After a few more days shaking this out I’ll push it up to MediaWiki’s TimedMediaHandler extension, where it’ll make it to Wikipedia and Wikimedia Commons.

Windows 10 Insider build 14316 supports VP9 & Opus in WebM (sorta)

On the ‘Insider’ build 14316 of Windows 10, WebM VP9+Opus video files can be played in Microsoft Edge! Well, indirectly via Media Source Extensions, but still. :)

Try it out! https://brionv.com/misc/msetest/ (primitive demo)

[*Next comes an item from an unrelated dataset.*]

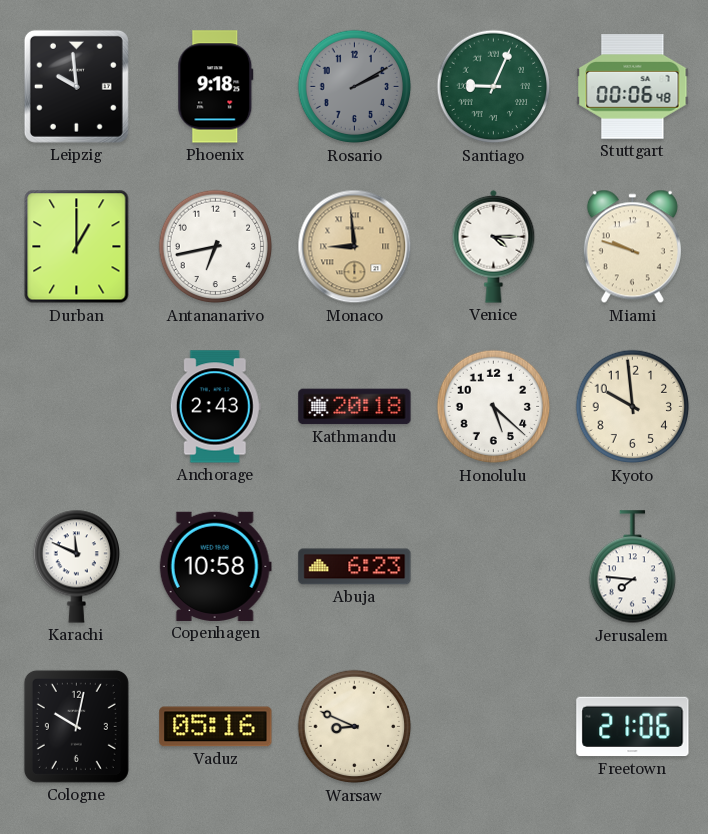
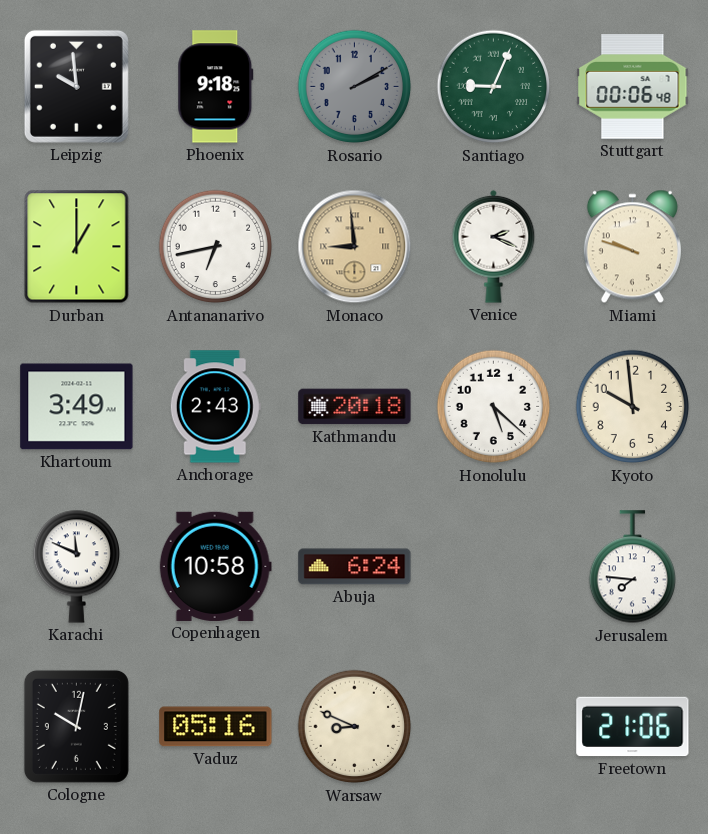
Venice: 4:15 -> 2:19
Khartoum: none -> 3:49
Abuja: 6:23 -> 6:24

You may have to manually enable VP9 in about:flags however, as it defaults to on only if hardware-accelerated, and I have no idea which GPU drivers support that on Windows yet.

flags

It’d be great if HTMLMediaElement and MediaSource’s methods for checking playback support could also allow checking the hw-acceleration status — especially on mobile, it’s often preferable to use a codec that’s hardware-accelerated (like H.264) to use less battery life even if you would get better visual quality from a more advanced codec (like VP9).

On the other hand in Wikipedia’s case, we don’t use H.264 for patent license issues, so our alternative to software VP9 decoding is JavaScript Theora or VP8 decoding, which is going to be harder on the CPU than nicely tuned native code for VP9 decoding.

Alliance for Open Media code drop & more hardware partners

Very exciting! The new video codec so far is mostly based on Google’s in-development VP10 (next gen of the VP8/VP9 used in WebM) but is being co-developed and supported with a number of other orgs.

  • CPU/GPU/SoC makers: Intel, AMD, ARM, NVidia
  • OS & machine makers: Google, Microsoft, Cisco
  • Browser makers: Mozilla, Google, Microsoft
  • Content farms: Netflix, Google (YouTube)

Microsoft is also actively working on VP8/VP9 support for Windows 10, with some limited compatibility in preview releases.

As always, Apple remains conspicuously absent. :(

Like the earlier VP8/VP9 the patent licenses are open and don’t have the kind of weird clauses that have tripped up MPEGLA’s H.264 and HEVC/H.265 in some quarters. (*cough* Linux *cough* Wikipedia)

Totally trying to figure out how we can get involved at this stage; making sure I can build the codec in my iOS app and JavaScript shim environments will be a great start!

Web Modules for JS + asset files: why don’t you exist yet?

Ugh, there really needs to be a sane way to package a “web” module that includes both JavaScript code and other assets (images, fonts, styles, Flash shims, and other horrors).

I’m cleaning up some code from my ogv.js JavaScript audio/video player, including breaking out the audio output and streaming URL input as separate modules for reuse… The audio output class is mostly a bit of JavaScript, but includes a Flash shim for IE 10/11 which requires bundling a .swf file and making it web-accessible.

Browserify can package up a virtual filesystem into your JS code — ok for loading a WebGL shader maybe — but can’t expose it to the HTML side of things where you want to reference a file by URL, especially if you don’t want it preloaded.

Bower will fetch everything from the modules you specify, but doesn’t distinguish clearly between files that should be included in the output (or what paths will be used to reference them) and random stuff in your repo. They kinda recommend using further tools to distill down an actual set of output…

Dear LazyWeb: Is there anything else in the state of the art that can make it a little easier to bundle together this sort of module into larger library or app distributions?